不愛想だし、無遠慮だし、何より態度が悪い。自分のことを絶対正しいと思ってるし、間違ってても謝りもしない。ちゃんと仕事してる警察もいるにはいるんだろうと思うけど、それでも「国家権力の犬め!!」って言いたくなる時がある。
「ふーん、大学生ね………」
「だから、さっきから大学生だって言ってるんですけどね」
「その背中のギターは?」
「趣味っすけど。それ聞く必要あるんすか?」
「それはこっちが決めることだよ」
じろっと無遠慮にぶつけられる警官の視線が何とも心地が悪い。俺が何したんだと思うが、何したと言ったら「それをこれから聞く」って言いやがった。俺が何かしたこと前提かよちくしょー。猛烈に社会に反逆したくなってきた。
そう、俺はいま職務質問を受けているのだ。
それも、木棉季を明日奈たちのお泊り会の会場へと連れていく途中で。
道端で止められてるものだから周辺の通りすがりとかがジロジロ見てるし、電車の時間もあるからとっとと行きたいのだが……こういう時ばかり不都合は起こるものだ。
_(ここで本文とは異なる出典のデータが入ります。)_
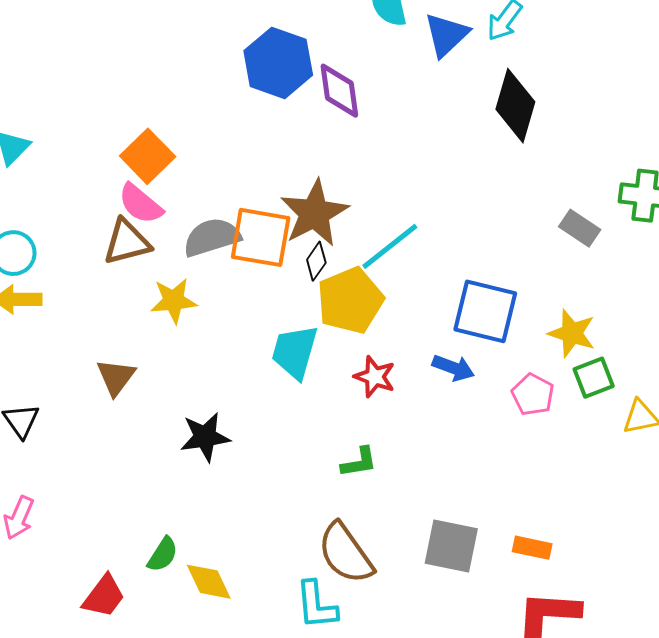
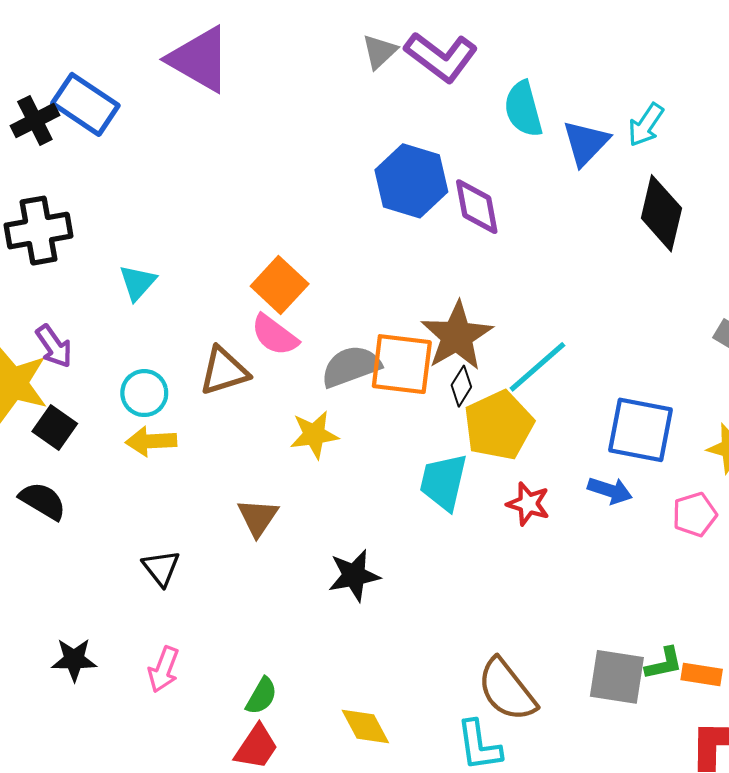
brown triangle: (127, 242) -> (224, 371), moved
pink pentagon: (533, 395) -> (695, 514), turned 30
green L-shape: (359, 462) -> (664, 664), moved
green semicircle: (163, 555) -> (261, 696), moved

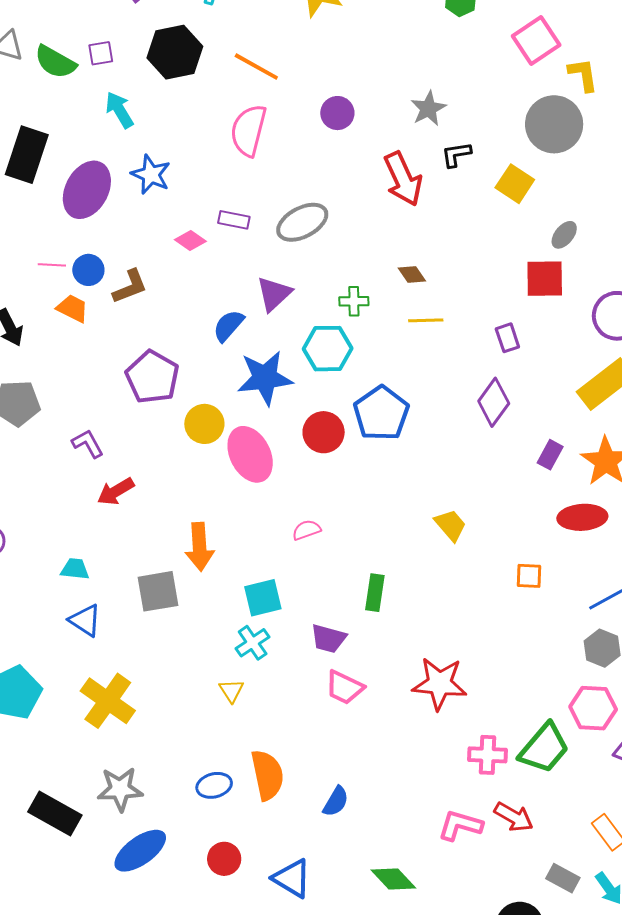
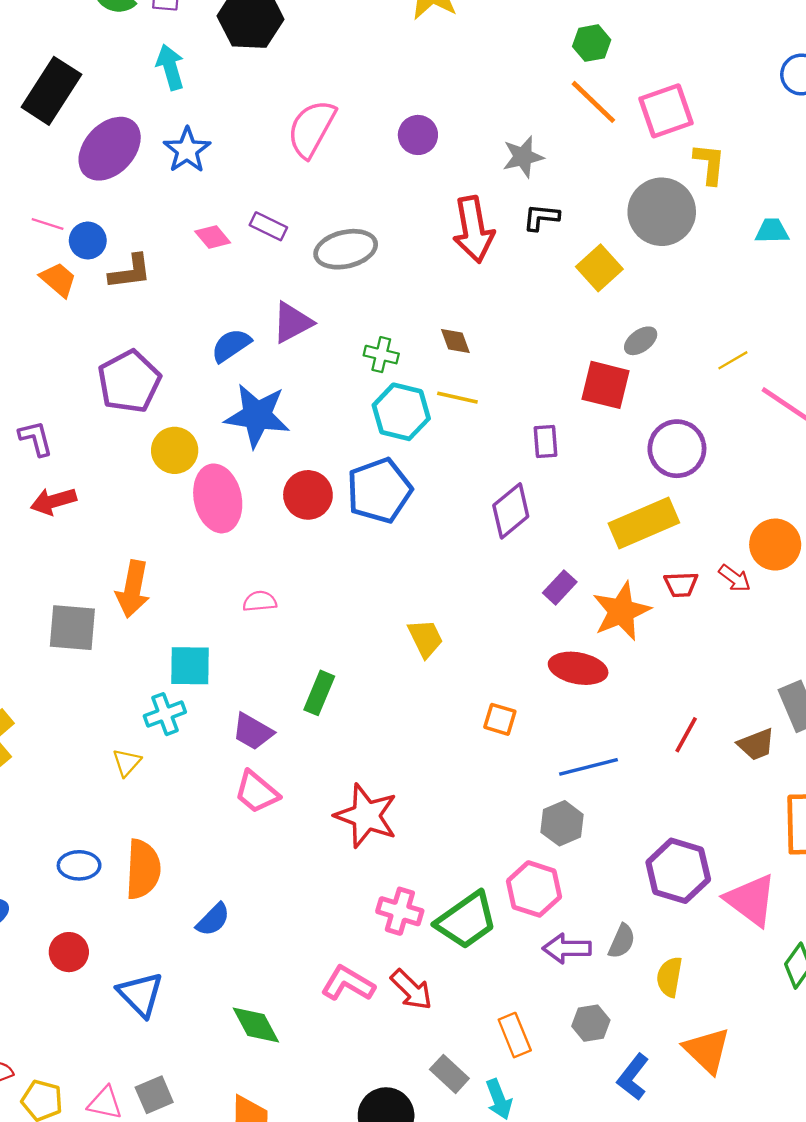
orange line: (256, 67) -> (593, 102), moved
cyan hexagon: (328, 349) -> (401, 412), moved

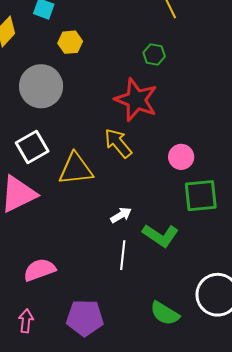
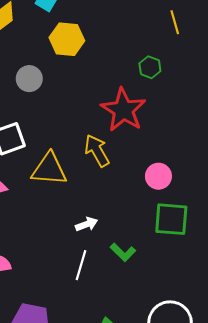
yellow hexagon: (70, 42) -> (67, 39), size x1.4
gray circle: (41, 86) -> (29, 79), size x0.6
green L-shape: (160, 235) -> (123, 252), size x0.7

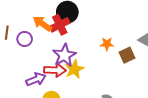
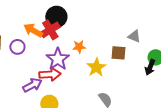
orange star: (107, 44) -> (79, 47), moved
brown square: (127, 55) -> (119, 53), turned 35
yellow star: (74, 69) -> (96, 67), moved

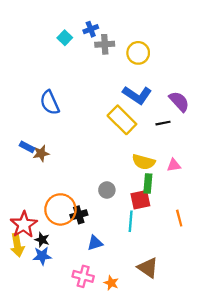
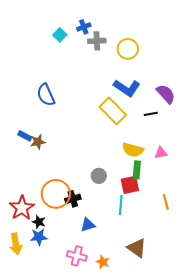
yellow arrow: (17, 245) -> (16, 244), moved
ここに至るまでの経緯だが――あれから、なんやかんやで木棉季は自力で歩き回れる程度に回復した。そして、それを記念して明日奈ちゃんたちがお泊り会を画策したために俺がエスコート役に選ばれたのだ。
何故に俺一人で?と思わないでもないが、こういうのは大人が行ったほうがいいだろう?ってなことらしい。確かに俺はともかくクラインこと壺井さんは社会人。エギルも仕事。一番暇な大学生に白羽の矢が立つのは無理らしからぬことだったのかもしれない………見事にこの有様だが。
さっきから木棉季は不安げに警官と俺の顔をキョロキョロ見ている。まぁ、親しい人間がいきなり警察に呼び止められたら不安にもなるだろう。特にここ数年は病院生活だった子なわけだし。
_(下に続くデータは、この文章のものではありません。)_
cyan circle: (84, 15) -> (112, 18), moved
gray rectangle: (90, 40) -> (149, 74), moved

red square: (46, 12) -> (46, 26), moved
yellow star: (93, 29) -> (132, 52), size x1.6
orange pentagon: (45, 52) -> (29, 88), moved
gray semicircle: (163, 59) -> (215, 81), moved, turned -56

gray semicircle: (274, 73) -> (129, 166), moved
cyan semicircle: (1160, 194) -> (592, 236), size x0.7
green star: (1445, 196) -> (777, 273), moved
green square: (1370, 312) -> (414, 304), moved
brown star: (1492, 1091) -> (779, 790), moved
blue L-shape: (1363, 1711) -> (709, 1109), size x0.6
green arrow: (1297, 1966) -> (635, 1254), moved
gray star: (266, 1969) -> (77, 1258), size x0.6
「で?その子は外泊許可を得て病院の外に出て、君はその案内役だと?」
「だからさっきからそう言ってるってば」
「関係は?」
「友達で、友達の友達」
「曖昧だね。年も離れてるし接点が全然なさそうに見えるけど。どこで知り合ったの?」
「そりゃまぁ………」
ALOで少し、と馬鹿正直に答えようとして、俺は不意に口をつぐんだ。
もしかしてこの警官、それを言わせようとしてるんじゃないか?ネット経由で知り合った年の差の大きな男女……言うのはアレだが、出会い系などの犯罪に見られなくもないパターンだ。口に出したら余計に怪しまれるし、事実他人から見たら俺たちの組み合わせは不思議に見えるだろう。
ちょっぴり考えた俺は、不自然に思われない程度の間で機転を利かせた。